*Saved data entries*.
········
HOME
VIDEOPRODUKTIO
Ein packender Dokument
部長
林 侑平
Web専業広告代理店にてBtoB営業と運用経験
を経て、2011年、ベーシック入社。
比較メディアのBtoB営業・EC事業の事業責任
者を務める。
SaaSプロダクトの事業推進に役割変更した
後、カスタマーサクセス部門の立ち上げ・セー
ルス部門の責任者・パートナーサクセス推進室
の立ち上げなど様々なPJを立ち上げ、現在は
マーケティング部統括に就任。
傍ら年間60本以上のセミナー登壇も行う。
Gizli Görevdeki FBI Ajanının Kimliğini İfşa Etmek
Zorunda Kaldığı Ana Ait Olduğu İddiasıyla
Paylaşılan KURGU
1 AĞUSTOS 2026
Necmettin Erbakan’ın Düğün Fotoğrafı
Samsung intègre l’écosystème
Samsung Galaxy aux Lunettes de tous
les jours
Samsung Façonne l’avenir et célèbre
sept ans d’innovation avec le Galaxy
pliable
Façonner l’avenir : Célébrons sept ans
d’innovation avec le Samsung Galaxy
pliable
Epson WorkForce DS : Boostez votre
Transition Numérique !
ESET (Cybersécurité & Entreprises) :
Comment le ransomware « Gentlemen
········
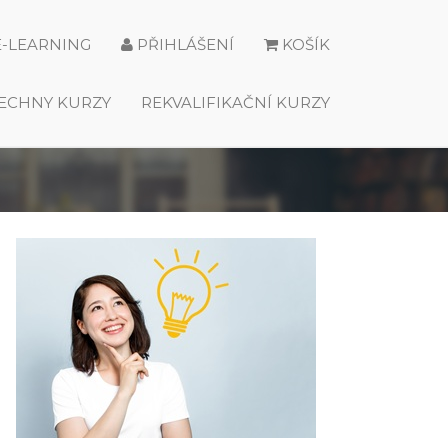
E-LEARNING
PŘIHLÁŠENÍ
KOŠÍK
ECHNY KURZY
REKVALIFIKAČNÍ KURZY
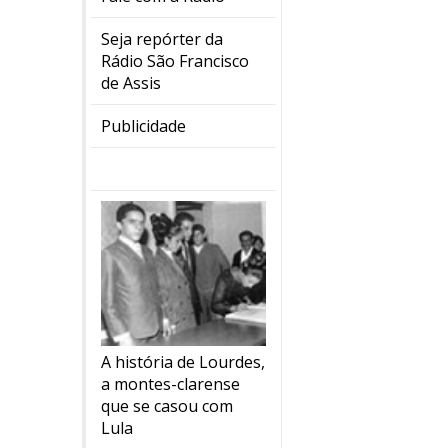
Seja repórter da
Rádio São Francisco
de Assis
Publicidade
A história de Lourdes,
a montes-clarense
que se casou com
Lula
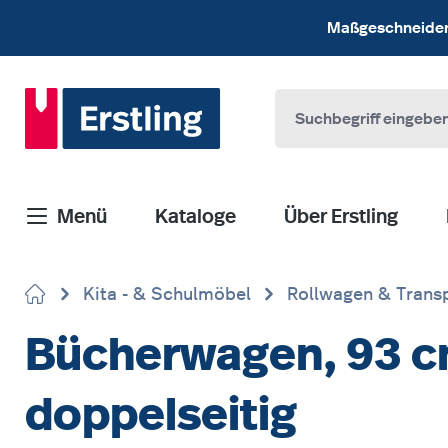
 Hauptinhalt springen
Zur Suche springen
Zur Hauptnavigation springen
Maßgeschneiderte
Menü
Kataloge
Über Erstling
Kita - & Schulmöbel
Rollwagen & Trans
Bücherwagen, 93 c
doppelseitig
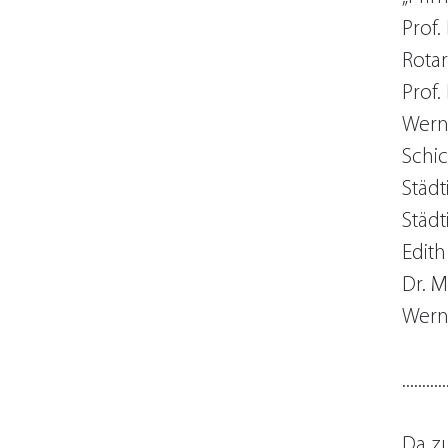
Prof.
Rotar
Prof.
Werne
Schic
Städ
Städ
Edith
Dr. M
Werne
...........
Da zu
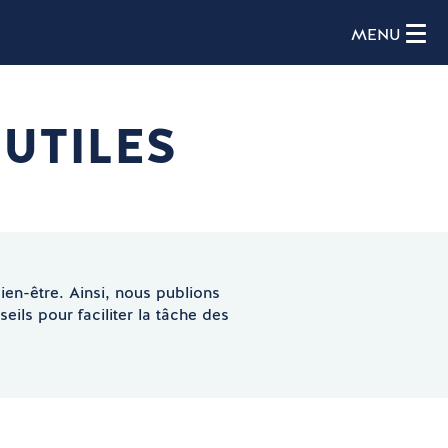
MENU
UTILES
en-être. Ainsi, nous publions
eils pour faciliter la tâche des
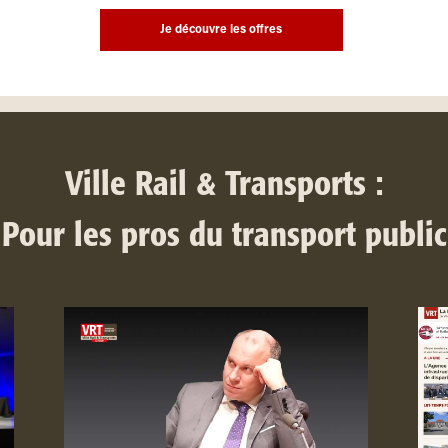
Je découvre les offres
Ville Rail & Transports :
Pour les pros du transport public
········
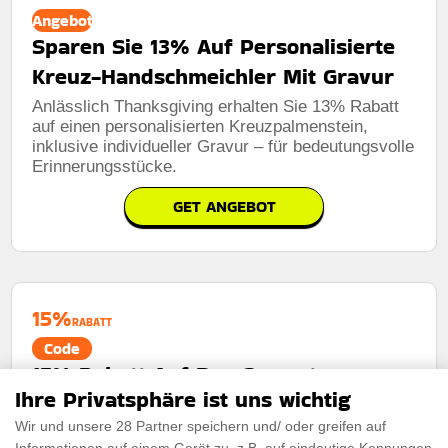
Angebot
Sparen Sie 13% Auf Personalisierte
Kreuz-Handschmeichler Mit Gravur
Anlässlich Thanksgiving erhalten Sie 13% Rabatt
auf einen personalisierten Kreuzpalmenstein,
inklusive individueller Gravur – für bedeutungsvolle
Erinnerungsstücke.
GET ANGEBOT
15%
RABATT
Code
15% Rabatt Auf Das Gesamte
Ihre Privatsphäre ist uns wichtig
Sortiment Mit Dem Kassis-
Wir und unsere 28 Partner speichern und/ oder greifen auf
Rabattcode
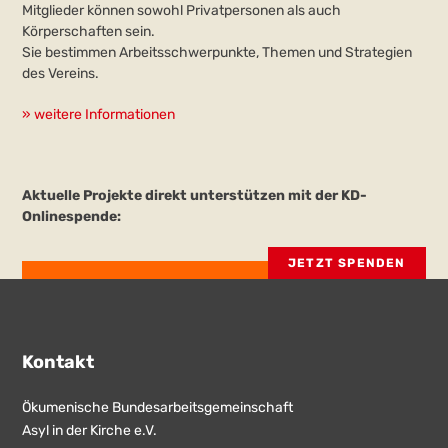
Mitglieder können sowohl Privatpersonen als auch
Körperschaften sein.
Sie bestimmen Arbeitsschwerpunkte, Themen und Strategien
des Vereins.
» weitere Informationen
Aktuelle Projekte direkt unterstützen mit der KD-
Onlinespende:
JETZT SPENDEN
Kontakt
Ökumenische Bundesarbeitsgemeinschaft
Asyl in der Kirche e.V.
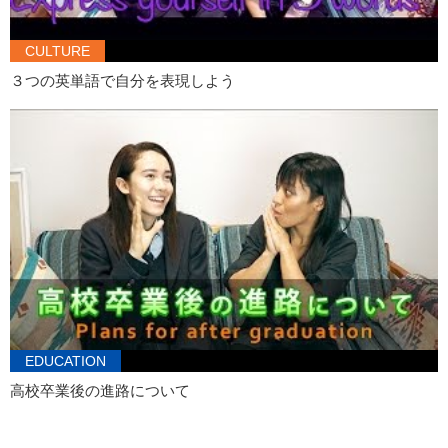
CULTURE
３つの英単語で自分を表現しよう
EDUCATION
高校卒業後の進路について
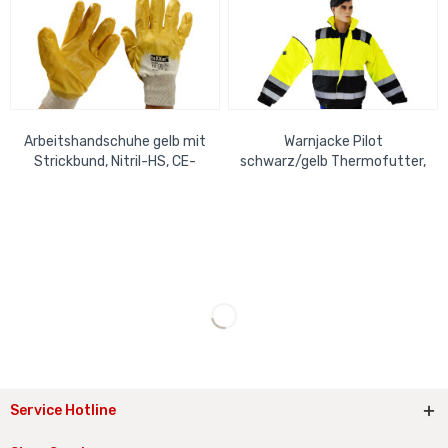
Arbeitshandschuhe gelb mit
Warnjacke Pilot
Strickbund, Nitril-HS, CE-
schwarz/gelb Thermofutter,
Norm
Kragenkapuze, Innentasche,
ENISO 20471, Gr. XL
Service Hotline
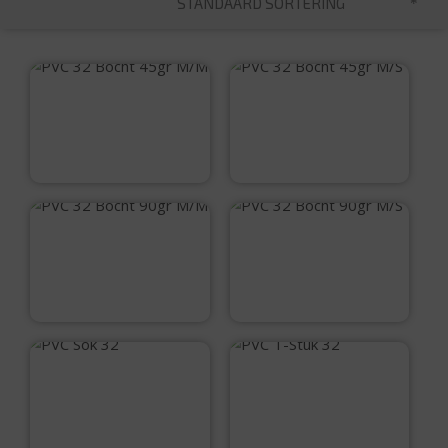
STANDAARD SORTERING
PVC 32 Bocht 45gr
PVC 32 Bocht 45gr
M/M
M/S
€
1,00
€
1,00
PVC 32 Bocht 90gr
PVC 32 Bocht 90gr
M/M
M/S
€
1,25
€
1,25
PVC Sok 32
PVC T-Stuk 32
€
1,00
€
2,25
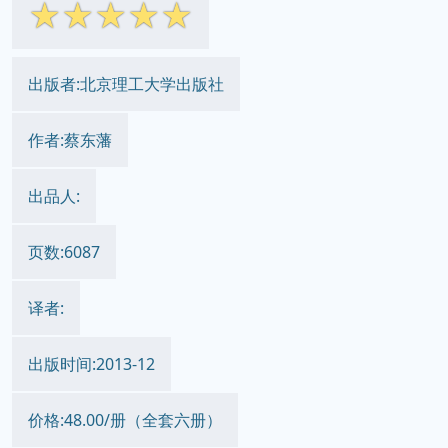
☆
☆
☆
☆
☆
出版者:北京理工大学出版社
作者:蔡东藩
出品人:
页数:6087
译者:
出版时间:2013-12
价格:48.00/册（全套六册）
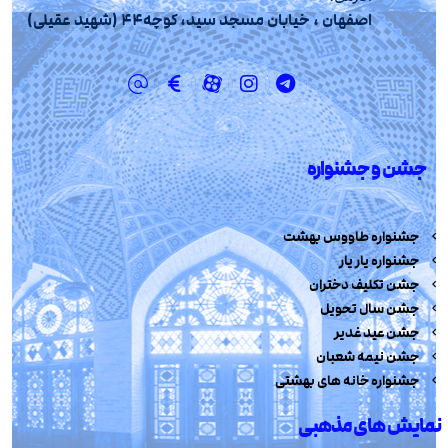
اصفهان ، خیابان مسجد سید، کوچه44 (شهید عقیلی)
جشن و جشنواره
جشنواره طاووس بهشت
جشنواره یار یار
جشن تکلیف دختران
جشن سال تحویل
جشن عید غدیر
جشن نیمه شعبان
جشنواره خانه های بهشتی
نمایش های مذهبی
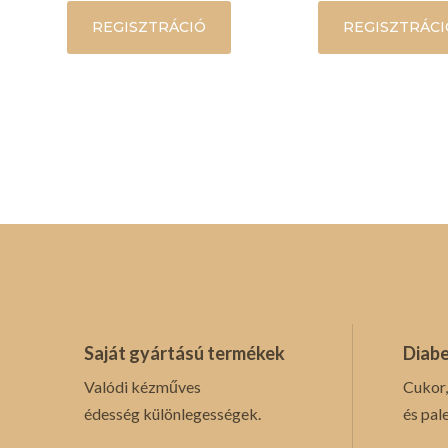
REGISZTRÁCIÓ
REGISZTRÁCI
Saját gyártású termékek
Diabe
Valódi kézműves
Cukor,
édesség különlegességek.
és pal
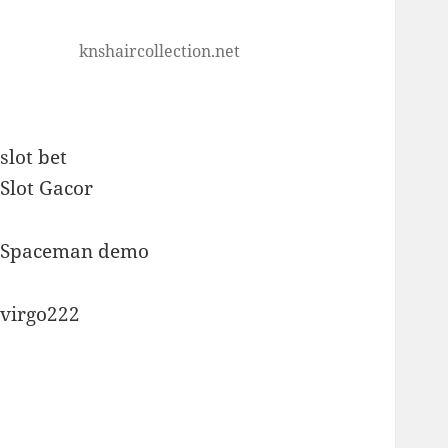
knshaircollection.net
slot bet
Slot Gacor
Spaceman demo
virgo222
········
*WHAT IS NEEDED*. The answer must consist of every line from the entries above that contains "Samsung".

*REPLY*.
Samsung intègre l’écosystème
Samsung Galaxy aux Lunettes de tous
Samsung Façonne l’avenir et célèbre
d’innovation avec le Samsung Galaxy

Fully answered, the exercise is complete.